What production-ready features were added for modern protocols?
OpenSSL 3.2 brings a suite of protocol-level enhancements aimed at high-performance services.
- Client-side QUIC support (RFC 9000) with multiple stream handling.
- TLS certificate compression using zlib, Brotli, and zstd (RFC 8879) to reduce handshake latency.
- TCP Fast Open enabled on Linux, macOS and FreeBSD where the kernel supports it (RFC 7413).
- IANA-standard cipher suite names can now be used in configuration files, simplifying migration from other TLS stacks.
- Provider-based pluggable signature algorithms in TLS 1.3, paving the way for post-quantum signatures when a suitable provider is loaded.
# Example: enable QUIC in a libssl client
SSL_CTX *ctx = SSL_CTX_new(TLS_method());
SSL_CTX_set_quic_method(ctx, &my_quic_method);
SSL *ssl = SSL_new(ctx);
SSL_set_quic_transport_params(ssl, params, params_len);
Which bugs and vulnerabilities were fixed in the OpenSSL 3.2 series?

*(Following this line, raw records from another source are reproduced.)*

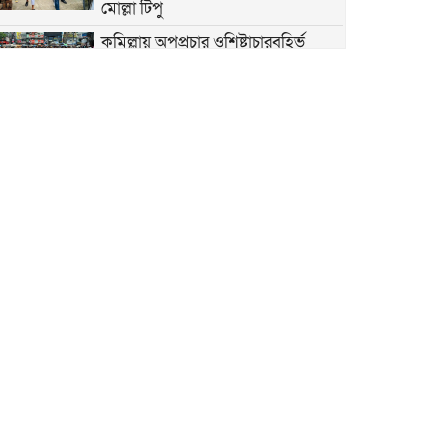
মোল্লা টিপু
কুমিল্লায় অপপ্রচার ওশিষ্টাচারবহির্ভূ
রাজনীতির বিরুদ্ধে যুবদলের প্রতিবাদ
মিছিল
১৯ মে ‘শিলচর ”ভাষা শহীদ দিবস”
বিএনপি যে ওয়াদা দেয়, তা পূরণ করে।
কুমিল্লা বিভাগ বাস্তবায়ন করা হবে।
কুমিল্লা বরুড়ায় প্রধানমন্ত্রী তারেক রহমান
আজ কুমিল্লায় আসছেন প্রধানমন্ত্রী তারেক
রহমান। কুমিল্লাবাসীর প্রত্যাশা কুমিল্লা
নামে বিভাগের ঘোষণা
কুমিল্লায় প্রধানমন্ত্রী তারেক রহমানের
আগমনকে ঘিরে চলছে নানা প্রস্তুতি
কুমিল্লায় ছাতিপট্টি মসজিদে জুম্মার
নামাজ আদায় করেন মন্ত্রী মোহাম্মদ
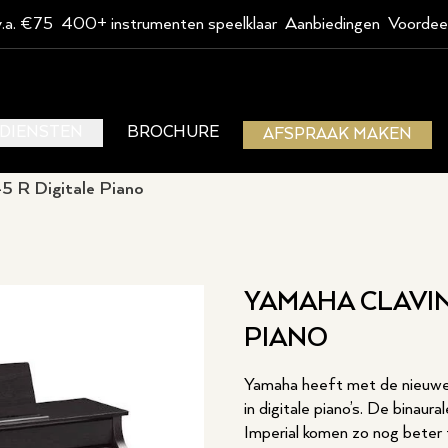
v.a. €75
400+ instrumenten speelklaar
Aanbiedingen
Voordee
DIENSTEN
BROCHURE
AFSPRAAK MAKEN
5 R Digitale Piano
YAMAHA CLAVIN
PIANO
Yamaha heeft met de nieuwe
in digitale piano’s. De bin
Imperial komen zo nog beter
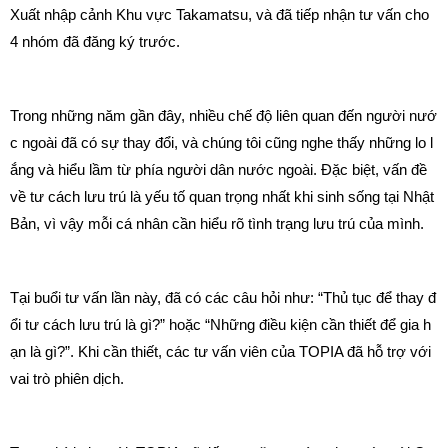
Xuất nhập cảnh Khu vực Takamatsu, và đã tiếp nhận tư vấn cho
4 nhóm đã đăng ký trước.
Trong những năm gần đây, nhiều chế độ liên quan đến người nướ
c ngoài đã có sự thay đổi, và chúng tôi cũng nghe thấy những lo l
ắng và hiểu lầm từ phía người dân nước ngoài. Đặc biệt, vấn đề
về tư cách lưu trú là yếu tố quan trọng nhất khi sinh sống tại Nhật
Bản, vì vậy mỗi cá nhân cần hiểu rõ tình trạng lưu trú của mình.
Tại buổi tư vấn lần này, đã có các câu hỏi như: “Thủ tục để thay đ
ổi tư cách lưu trú là gì?” hoặc “Những điều kiện cần thiết để gia h
ạn là gì?”. Khi cần thiết, các tư vấn viên của TOPIA đã hỗ trợ với
vai trò phiên dịch.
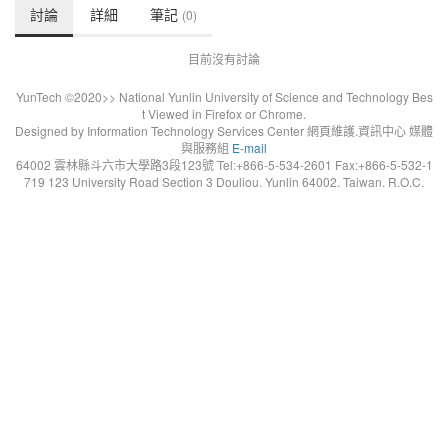
討論
詳細
筆記
(0)
目前沒有討論
YunTech ©2020>> National Yunlin University of Science and Technology Bes
t Viewed in Firefox or Chrome.
Designed by Information Technology Services Center 網頁維護.資訊中心 媒體
與服務組
E-mail
64002 雲林縣斗六市大學路3段123號 Tel:+866-5-534-2601 Fax:+866-5-532-1
719 123 University Road Section 3 Douliou. Yunlin 64002. Taiwan. R.O.C.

Multiple security patches were back-ported across the 3.2.x line, addressing both memory safety and side-channel issues.
- Out-of-bounds read/write in RFC 3211 KEK unwrap (CVE-2025-9230).
- Timing side-channel in SM2 on 64-bit ARM (CVE-2025-9231).

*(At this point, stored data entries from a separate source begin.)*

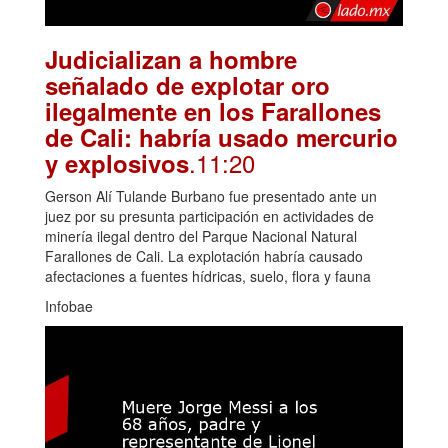
Judicializan a hombre
señalado de explotar oro
ilegalmente en los Farallones
de Cali: habría usado mercurio
.11:20
y explosivos
Gerson Alí Tulande Burbano fue presentado ante un
juez por su presunta participación en actividades de
minería ilegal dentro del Parque Nacional Natural
Farallones de Cali. La explotación habría causado
afectaciones a fuentes hídricas, suelo, flora y fauna
Infobae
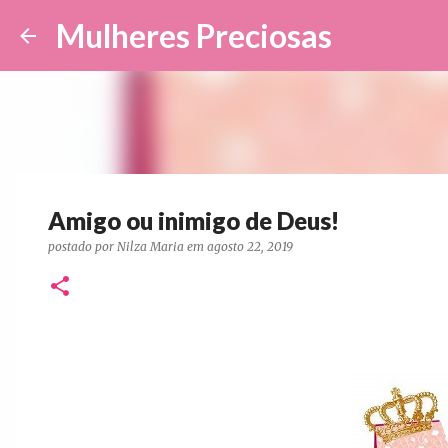
Mulheres Preciosas
Amigo ou inimigo de Deus!
postado por
Nilza Maria
em
agosto 22, 2019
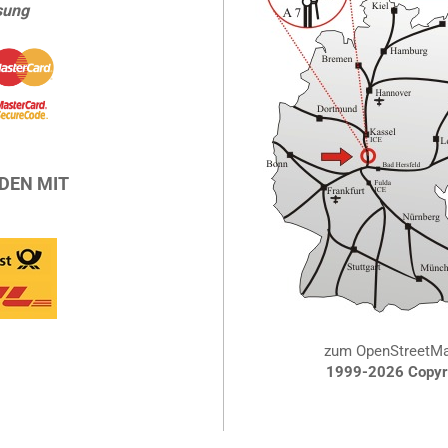
sung
DEN MIT
zum OpenStreetM
1999-2026 Copyri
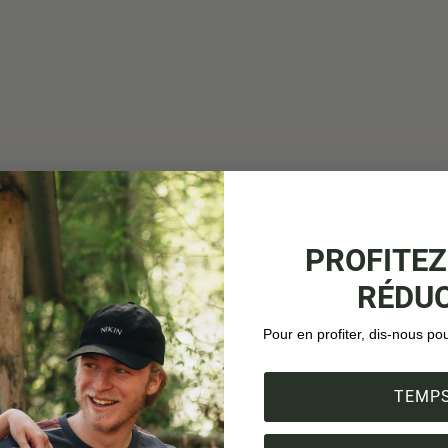
PROFITEZ
RÉDUC
Pour en profiter, dis-nous po
TEMPS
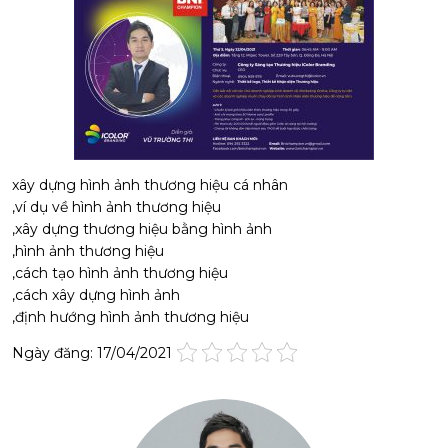
xây dựng hình ảnh thương hiệu cá nhân
,ví dụ về hình ảnh thương hiệu
,xây dựng thương hiệu bằng hình ảnh
,hình ảnh thương hiệu
,cách tạo hình ảnh thương hiệu
,cách xây dựng hình ảnh
,định hướng hình ảnh thương hiệu
Ngày đăng: 17/04/2021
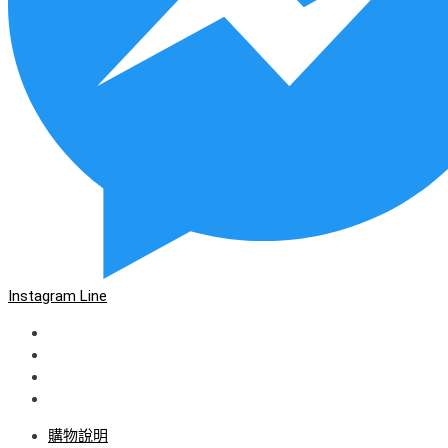
Instagram
Line
購物說明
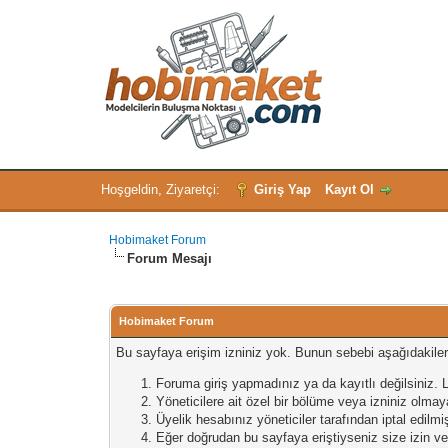
Hoşgeldin, Ziyaretçi:
Giriş Yap
Kayıt Ol
Hobimaket Forum
Forum Mesajı
Hobimaket Forum
Bu sayfaya erişim izniniz yok. Bunun sebebi aşağıdakilerde
Foruma giriş yapmadınız ya da kayıtlı değilsiniz. L
Yöneticilere ait özel bir bölüme veya izniniz olm
Üyelik hesabınız yöneticiler tarafından iptal edilmi
Eğer doğrudan bu sayfaya eriştiyseniz size izin veri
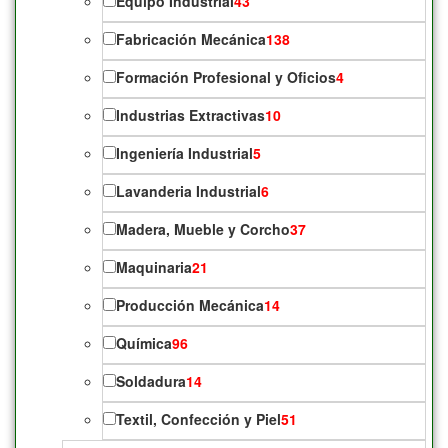
Equipo Industrial
43
Fabricación Mecánica
138
Formación Profesional y Oficios
4
Industrias Extractivas
10
Ingeniería Industrial
5
Lavanderia Industrial
6
Madera, Mueble y Corcho
37
Maquinaria
21
Producción Mecánica
14
Química
96
Soldadura
14
Textil, Confección y Piel
51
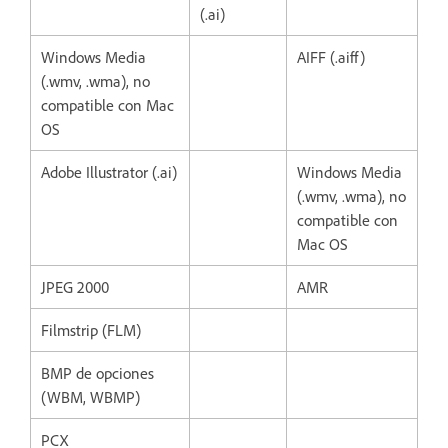
(.ai)
Windows Media
AIFF (.aiff)
(.wmv, .wma), no
compatible con Mac
OS
Adobe Illustrator (.ai)
Windows Media
(.wmv, .wma), no
compatible con
Mac OS
JPEG 2000
AMR
Filmstrip (FLM)
BMP de opciones
(WBM, WBMP)
PCX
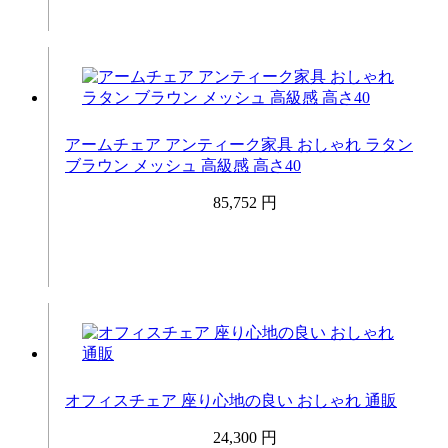
アームチェア アンティーク家具 おしゃれ ラタン
ブラウン メッシュ 高級感 高さ40
85,752 円
オフィスチェア 座り心地の良い おしゃれ 通販
24,300 円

- HTTP client no_proxy OOB read (CVE-2025-9232).
- RFC 7250 handshake abort fix (CVE-2024-12797).
- ECDSA signature timing leak (CVE-2024-13176).
- Invalid GF(2^m) curve parameters OOB access (CVE-2024-9143).

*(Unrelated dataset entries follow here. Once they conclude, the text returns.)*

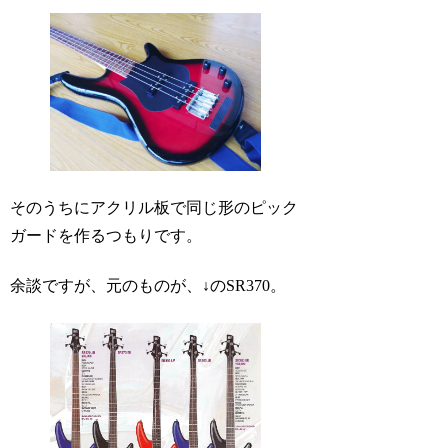
そのうちにアクリル板で同じ形のピック
ガードを作るつもりです。
余談ですが、元のものが、↓のSR370。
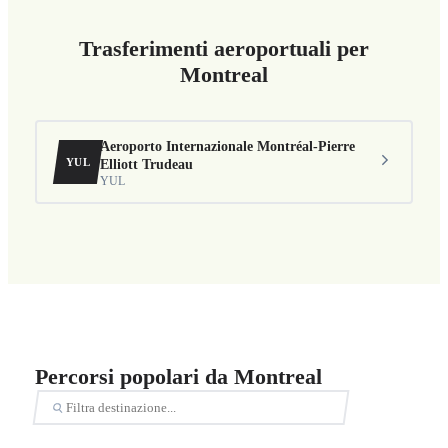
Trasferimenti aeroportuali per
Montreal
Aeroporto Internazionale Montréal-Pierre
YUL
Elliott Trudeau
YUL
Percorsi popolari da Montreal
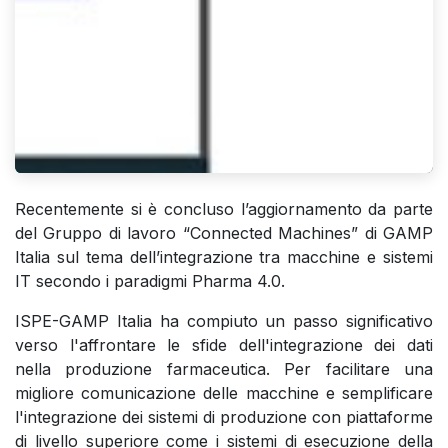
Recentemente si è concluso l’aggiornamento da parte
del Gruppo di lavoro “Connected Machines” di GAMP
Italia sul tema dell’integrazione tra macchine e sistemi
IT secondo i paradigmi Pharma 4.0.
ISPE-GAMP Italia ha compiuto un passo significativo
verso l'affrontare le sfide dell'integrazione dei dati
nella produzione farmaceutica. Per facilitare una
migliore comunicazione delle macchine e semplificare
l'integrazione dei sistemi di produzione con piattaforme
di livello superiore come i sistemi di esecuzione della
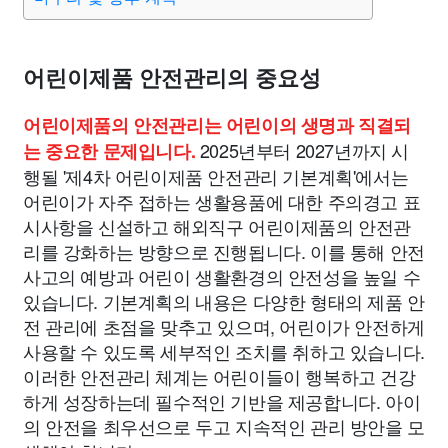
어린이제품 안전관리의 중요성
어린이제품의 안전관리는 어린이의 생명과 직결되
2025년부터 2027년까지 시
는 중요한 문제입니다.
행될 '제4차 어린이제품 안전관리 기본계획'에서는
어린이가 자주 접하는 생활용품에 대한 주의경고 표
시사항을 신설하고 해외직구 어린이제품의 안전관
리를 강화하는 방향으로 진행됩니다. 이를 통해 안전
사고의 예방과 어린이 생활환경의 안전성을 높일 수
있습니다. 기본계획의 내용은 다양한 형태의 제품 안
전 관리에 초점을 맞추고 있으며, 어린이가 안전하게
사용할 수 있도록 세부적인 조치를 취하고 있습니다.
이러한 안전관리 체계는 어린이들이 행복하고 건강
하게 성장하는데 필수적인 기반을 제공합니다. 아이
의 안전을 최우선으로 두고 지속적인 관리 방안을 모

- Denial-of-service in X.509 name checks (CVE-2024-6119).
- Buffer overread in SSL_select_next_proto (CVE-2024-5535).
- Use-after-free in SSL_free_buffers (CVE-2024-4741).
- Excessive memory growth in TLS 1.3 sessions (CVE-2024-2511).
- PKCS12 decoding crashes (CVE-2024-0727).
- Slow RSA public-key validation (CVE-2023-6237).
- PowerPC POLY1305 vector register corruption (CVE-2023-6129).
- DH generation slowdown with large Q (CVE-2023-5678).
FAQ
Do I need to adjust my applications for the new default security level?
Yes you may need to review key sizes and algorithm choices because level 2 disables legacy ciphers such as RC4 and MD5.
How can I enable the Windows system certificate store?
Set the environment variable OPENSSL_CONF to point to a config that loads the windows_store provider.
Is QUIC support ready for production use?
The QUIC implementation is functional but still considered experimental and requires linking against libssl with the QUIC flag.
What command shows the new default security level?
openssl ciphers -v will display the effective security level.
Can I use the new Argon2 KDF with the command line?
Yes, use openssl kdf -kdf argon2 -out key.bin -p memcost=65536,time=2,parallelism=4.
How do I list the newly supported Brainpool curves?
openssl ecparam -list_curves will now include brainpoolP256r1 etc.